What we have seen in recent days is an alarm over a possible pandemic. But let us not forget that due to advances in health care infrastructure and modern medicine we are better equipped to handle such responses to ensure that the public is well protected. While there are still many gaps in our public health infrastructure, lets us also be confident and not cause undue panic before we have all the appropriate facts and evidence. Precaution is good. Wash your hands frequently, especially when in public places. If prone to upper respiratory infections, especially the young or elderly, consult a doctor if you may have symptoms of the flu.

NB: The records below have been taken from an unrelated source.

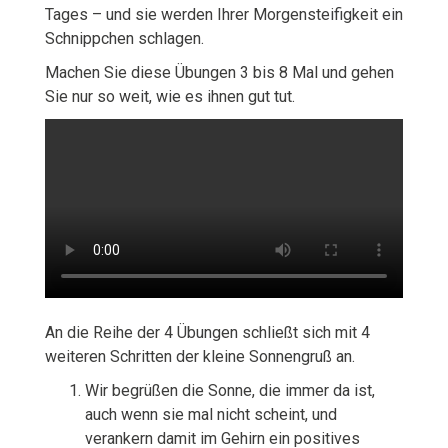
Tages – und sie werden Ihrer Morgensteifigkeit ein
Schnippchen schlagen.
Machen Sie diese Übungen 3 bis 8 Mal und gehen
Sie nur so weit, wie es ihnen gut tut.
An die Reihe der 4 Übungen schließt sich mit 4
weiteren Schritten der kleine Sonnengruß an.
Wir begrüßen die Sonne, die immer da ist,
auch wenn sie mal nicht scheint, und
verankern damit im Gehirn ein positives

In closing, an area that is of great need is strengthening our public health infrastructure in the United States to include the uninsured. In the United States, it is estimated in a recent institute of medicine (IOM) report on the uninsured that over 45 persons are without insurance. Thus for any minor or potentially significant health aliment these persons will most likely seek care and treatment at the local emergency room. In times when a flu pandemic is feared, the weaknesses of our public health infrastructure are most exposed. This will surely translate into unnecessary costs associated with inappropriate care and treatment at emergency rooms that could have been better served in a community health clinic.